* Exercise requirements: Print, exactly as given, each line of the data from the line containing "SÄTT ATT RESA PÅ" up to and including its last line.

* Data extracts:
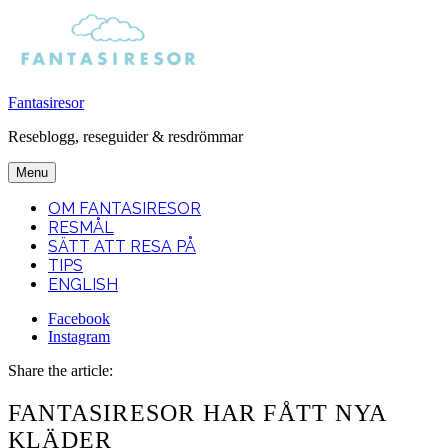
Fantasiresor
Reseblogg, reseguider & resdrömmar
Menu
OM FANTASIRESOR
RESMÅL
SÄTT ATT RESA PÅ
TIPS
ENGLISH
Facebook
Instagram
Search
Share the article:
FANTASIRESOR HAR FÅTT NYA
KLÄDER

* Problem solution:
SÄTT ATT RESA PÅ
TIPS
ENGLISH
Facebook
Instagram
Search
Share the article:
FANTASIRESOR HAR FÅTT NYA
KLÄDER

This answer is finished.